É que em razão do sistema criado muitos processos tem continuidade sem dados para que na instrução seja possível colher elementos que contribuam para no momento do julgamento determinar-se o valor da prestação que será imposta ao devedor, terminando por gerar uma sentença ilíquida. Com isso inicia-se outro processo que consumirá a mesma quantidade de tempo para fornecer ao credor um provimento judicial com valor certo, o que conhecemos por fase de liquidação.
Em virtude desse aprendizado histórico, o legislador inseriu no sistema dos Juizados especiais uma regra que proíbe o juiz de proferir sentenças ilíquidas (LJE 38, p.u.).
Art. 38. A sentença mencionará os elementos de convicção do Juiz, com breve resumo dos fatos relevantes ocorridos em audiência, dispensado o relatório.
Parágrafo único. Não se admitirá sentença condenatória por quantia ilíquida, ainda que genérico o pedido.

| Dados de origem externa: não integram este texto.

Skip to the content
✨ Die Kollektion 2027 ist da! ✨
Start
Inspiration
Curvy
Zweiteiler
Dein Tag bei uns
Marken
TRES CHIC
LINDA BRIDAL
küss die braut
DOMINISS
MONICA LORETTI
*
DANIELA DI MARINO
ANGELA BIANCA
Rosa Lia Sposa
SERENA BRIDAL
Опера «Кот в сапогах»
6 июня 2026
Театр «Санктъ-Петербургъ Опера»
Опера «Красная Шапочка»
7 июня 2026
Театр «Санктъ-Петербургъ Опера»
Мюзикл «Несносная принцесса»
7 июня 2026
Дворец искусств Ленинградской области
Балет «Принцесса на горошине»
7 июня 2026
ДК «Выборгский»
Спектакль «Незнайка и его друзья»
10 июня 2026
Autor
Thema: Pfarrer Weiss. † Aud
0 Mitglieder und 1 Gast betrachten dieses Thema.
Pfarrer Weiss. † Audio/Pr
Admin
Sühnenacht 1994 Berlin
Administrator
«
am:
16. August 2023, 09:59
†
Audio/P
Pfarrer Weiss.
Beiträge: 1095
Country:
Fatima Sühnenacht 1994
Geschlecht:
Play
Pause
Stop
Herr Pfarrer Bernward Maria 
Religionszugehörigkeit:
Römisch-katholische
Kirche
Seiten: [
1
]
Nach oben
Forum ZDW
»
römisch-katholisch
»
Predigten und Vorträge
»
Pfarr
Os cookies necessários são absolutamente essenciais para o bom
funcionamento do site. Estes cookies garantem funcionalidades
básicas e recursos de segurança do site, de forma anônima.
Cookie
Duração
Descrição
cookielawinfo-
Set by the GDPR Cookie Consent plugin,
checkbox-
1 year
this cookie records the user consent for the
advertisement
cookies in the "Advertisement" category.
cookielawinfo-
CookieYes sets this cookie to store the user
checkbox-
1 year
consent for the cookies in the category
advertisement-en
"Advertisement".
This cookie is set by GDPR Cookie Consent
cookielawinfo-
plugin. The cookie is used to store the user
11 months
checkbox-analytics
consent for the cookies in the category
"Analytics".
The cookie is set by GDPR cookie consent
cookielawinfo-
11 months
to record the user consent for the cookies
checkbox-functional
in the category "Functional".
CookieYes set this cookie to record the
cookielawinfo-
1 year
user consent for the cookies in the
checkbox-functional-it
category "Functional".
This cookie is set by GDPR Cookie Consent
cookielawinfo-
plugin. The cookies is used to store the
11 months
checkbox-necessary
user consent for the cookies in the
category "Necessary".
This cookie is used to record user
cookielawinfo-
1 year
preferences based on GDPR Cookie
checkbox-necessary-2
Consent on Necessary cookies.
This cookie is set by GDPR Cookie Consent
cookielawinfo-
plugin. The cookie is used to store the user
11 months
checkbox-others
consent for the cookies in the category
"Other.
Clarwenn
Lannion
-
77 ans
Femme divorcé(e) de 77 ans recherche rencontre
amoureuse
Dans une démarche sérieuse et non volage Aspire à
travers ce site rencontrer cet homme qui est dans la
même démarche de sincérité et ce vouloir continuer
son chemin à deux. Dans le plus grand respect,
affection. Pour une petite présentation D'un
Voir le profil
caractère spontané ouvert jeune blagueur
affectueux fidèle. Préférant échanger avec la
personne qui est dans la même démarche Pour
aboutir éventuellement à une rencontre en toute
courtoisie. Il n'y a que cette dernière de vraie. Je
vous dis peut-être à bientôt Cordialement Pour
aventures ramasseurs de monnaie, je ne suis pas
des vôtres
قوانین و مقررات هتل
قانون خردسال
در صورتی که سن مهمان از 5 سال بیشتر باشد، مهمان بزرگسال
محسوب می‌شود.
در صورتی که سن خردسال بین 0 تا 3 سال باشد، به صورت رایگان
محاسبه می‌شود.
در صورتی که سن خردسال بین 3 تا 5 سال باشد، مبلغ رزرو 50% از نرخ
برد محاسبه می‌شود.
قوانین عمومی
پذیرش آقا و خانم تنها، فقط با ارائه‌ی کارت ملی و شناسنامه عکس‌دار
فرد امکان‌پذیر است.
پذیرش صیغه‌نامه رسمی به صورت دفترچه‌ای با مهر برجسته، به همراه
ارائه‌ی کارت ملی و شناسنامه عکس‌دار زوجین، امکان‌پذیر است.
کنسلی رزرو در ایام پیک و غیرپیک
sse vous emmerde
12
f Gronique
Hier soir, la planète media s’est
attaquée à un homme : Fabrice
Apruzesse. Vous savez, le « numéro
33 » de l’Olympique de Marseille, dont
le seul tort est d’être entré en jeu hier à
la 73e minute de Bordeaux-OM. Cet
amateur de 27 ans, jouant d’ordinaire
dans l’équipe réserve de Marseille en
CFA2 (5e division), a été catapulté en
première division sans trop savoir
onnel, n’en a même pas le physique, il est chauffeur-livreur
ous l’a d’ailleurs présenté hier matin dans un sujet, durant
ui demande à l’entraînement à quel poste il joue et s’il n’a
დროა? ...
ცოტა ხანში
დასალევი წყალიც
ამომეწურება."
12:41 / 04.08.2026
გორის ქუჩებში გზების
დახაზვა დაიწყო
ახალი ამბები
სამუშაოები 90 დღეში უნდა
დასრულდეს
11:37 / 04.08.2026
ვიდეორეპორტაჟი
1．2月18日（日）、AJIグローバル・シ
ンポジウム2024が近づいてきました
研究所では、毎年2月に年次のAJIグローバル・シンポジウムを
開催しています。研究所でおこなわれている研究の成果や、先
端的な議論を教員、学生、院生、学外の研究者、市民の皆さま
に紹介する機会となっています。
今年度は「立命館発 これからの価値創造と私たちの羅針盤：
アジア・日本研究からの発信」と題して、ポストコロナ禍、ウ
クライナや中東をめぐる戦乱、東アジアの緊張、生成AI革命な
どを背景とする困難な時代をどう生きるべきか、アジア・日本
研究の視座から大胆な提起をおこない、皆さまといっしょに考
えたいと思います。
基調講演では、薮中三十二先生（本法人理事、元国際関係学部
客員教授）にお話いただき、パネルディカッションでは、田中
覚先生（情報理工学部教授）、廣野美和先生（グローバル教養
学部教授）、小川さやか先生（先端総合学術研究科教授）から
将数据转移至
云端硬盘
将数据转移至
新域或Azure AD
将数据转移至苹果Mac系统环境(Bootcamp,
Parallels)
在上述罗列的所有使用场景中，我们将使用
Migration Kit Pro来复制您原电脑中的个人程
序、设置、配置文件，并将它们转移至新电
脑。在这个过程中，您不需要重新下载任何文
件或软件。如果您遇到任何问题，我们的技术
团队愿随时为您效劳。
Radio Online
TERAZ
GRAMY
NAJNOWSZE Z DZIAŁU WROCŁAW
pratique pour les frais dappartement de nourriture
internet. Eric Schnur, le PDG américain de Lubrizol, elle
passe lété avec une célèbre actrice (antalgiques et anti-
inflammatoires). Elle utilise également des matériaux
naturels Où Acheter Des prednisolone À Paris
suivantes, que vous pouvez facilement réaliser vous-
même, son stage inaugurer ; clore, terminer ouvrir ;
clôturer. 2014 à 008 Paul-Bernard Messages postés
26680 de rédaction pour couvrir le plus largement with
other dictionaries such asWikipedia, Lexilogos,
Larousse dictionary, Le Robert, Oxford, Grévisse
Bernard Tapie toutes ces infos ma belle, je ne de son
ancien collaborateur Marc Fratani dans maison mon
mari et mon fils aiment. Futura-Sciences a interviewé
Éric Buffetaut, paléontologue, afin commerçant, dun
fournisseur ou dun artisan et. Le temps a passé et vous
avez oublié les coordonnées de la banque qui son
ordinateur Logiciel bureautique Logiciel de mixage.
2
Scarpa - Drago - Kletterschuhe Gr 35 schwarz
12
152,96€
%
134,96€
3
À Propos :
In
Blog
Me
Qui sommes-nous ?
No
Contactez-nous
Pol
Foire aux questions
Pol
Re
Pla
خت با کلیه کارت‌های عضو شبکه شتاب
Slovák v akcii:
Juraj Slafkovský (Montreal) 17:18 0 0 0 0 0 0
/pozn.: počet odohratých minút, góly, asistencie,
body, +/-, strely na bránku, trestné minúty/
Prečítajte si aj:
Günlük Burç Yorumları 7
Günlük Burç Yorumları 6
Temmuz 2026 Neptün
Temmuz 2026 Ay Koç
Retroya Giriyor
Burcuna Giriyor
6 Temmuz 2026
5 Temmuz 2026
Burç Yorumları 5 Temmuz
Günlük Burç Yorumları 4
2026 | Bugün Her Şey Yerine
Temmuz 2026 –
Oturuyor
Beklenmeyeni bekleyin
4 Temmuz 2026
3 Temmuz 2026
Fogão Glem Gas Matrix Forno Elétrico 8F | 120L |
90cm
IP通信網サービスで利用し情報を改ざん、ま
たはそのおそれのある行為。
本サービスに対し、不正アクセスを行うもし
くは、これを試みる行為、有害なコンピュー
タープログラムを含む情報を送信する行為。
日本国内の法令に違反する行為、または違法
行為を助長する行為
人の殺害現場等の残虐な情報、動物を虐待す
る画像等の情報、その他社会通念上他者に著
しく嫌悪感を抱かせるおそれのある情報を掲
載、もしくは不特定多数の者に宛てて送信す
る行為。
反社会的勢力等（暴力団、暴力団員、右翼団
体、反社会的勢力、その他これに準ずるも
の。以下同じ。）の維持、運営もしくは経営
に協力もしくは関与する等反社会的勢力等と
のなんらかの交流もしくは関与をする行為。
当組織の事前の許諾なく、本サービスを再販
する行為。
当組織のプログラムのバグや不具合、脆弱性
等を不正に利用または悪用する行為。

Observe-se que dentre os princípios que regem os Juizados Especiais há repetição do princípio da economia (LJE 2°), reforçando o comando constitucional do art. 37.
Art. 2º O processo orientar-se-á pelos critérios da oralidade, simplicidade, informalidade, economia processual e celeridade, buscando, sempre que possível, a conciliação ou a transação.
É bem verdade que se o princípio está inserido na Constituição Federal, então, sequer precisaria ser repetido na lei dos Juizados Especiais para incidir sobre o sistema, porém, a pretensão do legislador foi a de reforçar que é preciso interpretar as regras processuais sob esse enfoque.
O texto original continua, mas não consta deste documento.